Isn’t it interesting? JPA has aggresively pursued Hanjin to locate here (the signing ceremony is today) and they have aggressively pursued a cruise terminal. Now they are announcing they have no money. They do still intend to issue hundreds of millions of dollars in bonds for Hanjin, that Hanjin will supposedly repay over the terms of the 30 year lease they are signing toay. But I’m guessing the credit crunch news probably won’t make the Hanjin folks feel real comfortable with the leadership of JPA.
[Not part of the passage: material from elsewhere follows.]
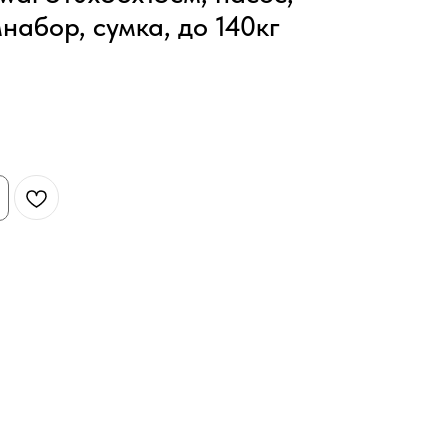
набор, сумка, до 140кг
Seems with the national credit crunch, JP Morgan Chase has refused to renew JPA’s $85 million short term borrowing agreement after the Port has already expended $24 million of it. The Port is set to vote on another line of credit – this one for $50 million with Suntrust. However, $24 million of that amount will go to pay back JP Morgan Chase, leaving them with only $26 million at the end of the day. That may be enough to design and engineering of the Hanjin Terminal, but what about the preliminary esimates of $60 million for the Cruise Terminal?
Just another example of Port officials making grandiose plans without doing their homework first. That fits right in with the series of missteps that got them where they are now - attracting large shipping companies with no rail line available on Port property and insufficient roads to handle the truck traffic that will come with the shipping companies (Peyton is trying to fix that one by putting it on the backs of taxpayers through the extension of the local option gas tax); locating the Cruise Terminal at Sisters Creek; trying to lease land from the Navy; trying to force an unwilling property owner to sell his land to them – unsuccessfully; or trying to take property through eminent domain – again unsucessfully. Or the big one – the contract improprieties that the FBI is investigating.
No wonder the Port was so willing to put off the Cruise Terminal vote in City Council last night.